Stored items
***

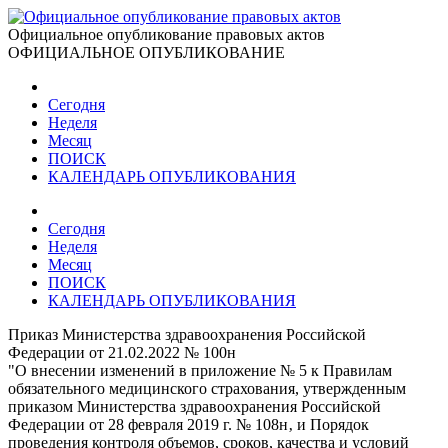
Официальное опубликование правовых актов
ОФИЦИАЛЬНОЕ ОПУБЛИКОВАНИЕ
Сегодня
Неделя
Месяц
ПОИСК
КАЛЕНДАРЬ ОПУБЛИКОВАНИЯ
Сегодня
Неделя
Месяц
ПОИСК
КАЛЕНДАРЬ ОПУБЛИКОВАНИЯ
Приказ Министерства здравоохранения Российской
Федерации от 21.02.2022 № 100н
"О внесении изменений в приложение № 5 к Правилам
обязательного медицинского страхования, утвержденным
приказом Министерства здравоохранения Российской
Федерации от 28 февраля 2019 г. № 108н‚ и Порядок
проведения контроля объемов, сроков, качества и условий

***

EXERCISE — Would you output all of the entries above exactly, keeping the pictures out?

REPLY —
Официальное опубликование правовых актов
ОФИЦИАЛЬНОЕ ОПУБЛИКОВАНИЕ
Сегодня
Неделя
Месяц
ПОИСК
КАЛЕНДАРЬ ОПУБЛИКОВАНИЯ
Сегодня
Неделя
Месяц
ПОИСК
КАЛЕНДАРЬ ОПУБЛИКОВАНИЯ
Приказ Министерства здравоохранения Российской
Федерации от 21.02.2022 № 100н
"О внесении изменений в приложение № 5 к Правилам
обязательного медицинского страхования, утвержденным
приказом Министерства здравоохранения Российской
Федерации от 28 февраля 2019 г. № 108н‚ и Порядок
проведения контроля объемов, сроков, качества и условий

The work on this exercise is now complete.